The Multifaceted Roles of CHROMR in Innate Immunity, Cancer, and Cholesterol Homeostasis

Abstract

CHROMR is a primate-specific long noncoding RNA with emerging roles in homeostasis and pathophysiology. Elevated blood levels of CHROMR have been observed in patients with cardiovascular disease and several cancers, where it is correlated with poor clinical outcomes. Like many lncRNAs, CHROMR accumulates in both the nucleus and the cytoplasm, and it assumes distinct functions in each of these cellular compartments. In the nucleus, CHROMR sequesters a transcriptional repressor complex to activate interferon-stimulated gene expression and antiviral immunity. In the cytoplasm, CHROMR competitively inhibits microRNAs involved in cholesterol efflux and cell cycle regulation, thereby impacting gene pathways involved in reverse cholesterol transport, HDL biogenesis, and tumor growth. In this review, we detail the multifaceted functions of CHROMR in cholesterol metabolism, innate immunity, and cancer progression. We also explore the potential molecular mechanisms that govern its expression and dynamic subcellular localization, which may be key to its functional versatility. Advancing our understanding of the regulatory networks and cellular environments that shape CHROMR activity will be critical for assessing its promise as a therapeutic target and diagnostic biomarker.

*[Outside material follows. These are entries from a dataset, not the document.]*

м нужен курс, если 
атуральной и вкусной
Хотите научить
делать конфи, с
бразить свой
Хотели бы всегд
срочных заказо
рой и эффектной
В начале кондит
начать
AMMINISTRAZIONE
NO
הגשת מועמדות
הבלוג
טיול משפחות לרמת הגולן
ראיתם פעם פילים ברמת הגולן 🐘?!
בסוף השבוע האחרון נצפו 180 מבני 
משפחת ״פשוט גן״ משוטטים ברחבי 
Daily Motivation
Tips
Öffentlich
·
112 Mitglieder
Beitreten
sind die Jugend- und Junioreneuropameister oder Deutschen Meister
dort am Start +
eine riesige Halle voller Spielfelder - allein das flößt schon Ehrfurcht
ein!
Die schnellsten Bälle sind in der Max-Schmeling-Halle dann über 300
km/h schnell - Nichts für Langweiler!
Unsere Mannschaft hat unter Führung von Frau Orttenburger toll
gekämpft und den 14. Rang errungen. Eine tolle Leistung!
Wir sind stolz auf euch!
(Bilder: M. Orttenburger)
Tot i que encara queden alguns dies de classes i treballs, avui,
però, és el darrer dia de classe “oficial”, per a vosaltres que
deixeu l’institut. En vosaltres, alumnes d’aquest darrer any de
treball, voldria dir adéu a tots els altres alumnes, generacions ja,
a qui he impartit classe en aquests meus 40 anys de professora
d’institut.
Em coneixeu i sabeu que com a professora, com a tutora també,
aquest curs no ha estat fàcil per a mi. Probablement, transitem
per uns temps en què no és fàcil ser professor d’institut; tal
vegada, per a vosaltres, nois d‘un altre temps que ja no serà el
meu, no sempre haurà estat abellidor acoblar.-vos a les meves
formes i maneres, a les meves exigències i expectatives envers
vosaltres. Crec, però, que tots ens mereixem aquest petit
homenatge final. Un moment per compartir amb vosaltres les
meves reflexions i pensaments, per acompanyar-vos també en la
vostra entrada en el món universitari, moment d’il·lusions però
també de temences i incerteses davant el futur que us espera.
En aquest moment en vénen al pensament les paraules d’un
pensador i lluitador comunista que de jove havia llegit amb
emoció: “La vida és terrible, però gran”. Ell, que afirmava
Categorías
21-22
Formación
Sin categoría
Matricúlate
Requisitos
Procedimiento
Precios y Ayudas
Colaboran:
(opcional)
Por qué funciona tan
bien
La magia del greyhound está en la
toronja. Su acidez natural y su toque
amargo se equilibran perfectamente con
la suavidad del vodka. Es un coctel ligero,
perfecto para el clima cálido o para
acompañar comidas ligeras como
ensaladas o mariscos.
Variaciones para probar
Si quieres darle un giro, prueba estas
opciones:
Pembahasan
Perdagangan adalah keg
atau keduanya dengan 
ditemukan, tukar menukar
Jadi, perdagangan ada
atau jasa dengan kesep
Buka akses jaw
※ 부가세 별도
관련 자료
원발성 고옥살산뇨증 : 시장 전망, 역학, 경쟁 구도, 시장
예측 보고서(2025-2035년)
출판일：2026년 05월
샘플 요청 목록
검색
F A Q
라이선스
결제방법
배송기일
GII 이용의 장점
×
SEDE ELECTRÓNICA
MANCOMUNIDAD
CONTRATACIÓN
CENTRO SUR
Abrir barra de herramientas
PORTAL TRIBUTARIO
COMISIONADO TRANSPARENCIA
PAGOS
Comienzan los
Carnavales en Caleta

Keywords: CHROMR; cancer; cholesterol metabolism; innate immunity; long noncoding RNA.

Figure 1

Bulk tissue gene expression of CHROMR. Violin plot detailing the expression in transcripts per million (TPM) of CHROMR in 54 different human tissues. Data are provided by the National Institutes of Health Adult Genotype Tissue Expression Project. Data are derived from RNA-seq of 17,382 samples, 948 donors (V8, August 2019).

Figure 2

CHROMR acts as a microRNA sponge and facilitates cholesterol efflux in macrophages and hepatocytes. Cytoplasmically expressed CHROMR sequesters a set of metabolic miRNAs (e.g., miR-27b, miR-33a, miR-33b, and miR-128) that in turn inhibit genes driving pathways involved in cholesterol homeostasis, including cholesterol efflux and HDL biogenesis.

Figure 3

CHROMR promotes cancer cell proliferation, metastasis, and resistance to chemotherapy. Elevated levels of CHROMR are found in stomach adenocarcinoma, diffuse large B-cell lymphoma, lung adenocarcinoma, and glioma. CHROMR can halt phosphorylation of histone deacetylases, such as HDAC3, to allow for diminished transcription of CD20, a marker of B-cell lymphomas and target for anticancer drugs (e.g., rituximab), enhancing chemotherapy resistance. In B-cell lymphoma, CHROMR acts as a competing endogenous RNA for miR-27b-3p and miR-1299, microRNAs responsible for repressing genes (CNNM1, MET) driving tumor cell proliferation and metastasis. In lung adenocarcinoma, CHROMR binds miR-186-5p to inhibit NCAPG2 to similar effects.

Figure 4

CHROMR mediates transcriptional activation of interferon-stimulated genes in macrophages. Nuclear CHROMR can bind to the IRF2/IRF2BP2 repression complex to scaffold this complex away from DNA-binding sites, allowing for the transcription of interferon-stimulated genes (ISGs) (e.g., ISG15, CXCL11).

Figure 5

In silico Hi-C profiling of the CHROMR locus in hepatic chromatin architecture. High-throughput chromosome conformation capture (Hi-C) heatmap of chromatin interactions at the genomic location (human chr2: 177,000,000–180,000,000) of CHROMR in human hepatocytes, derived from the 3D genome browser. Blue and yellow bars indicate 2 separate topologically associated domains (TADs). Black writing indicates genes on the forward strand, and blue writing indicates genes on the reverse strand.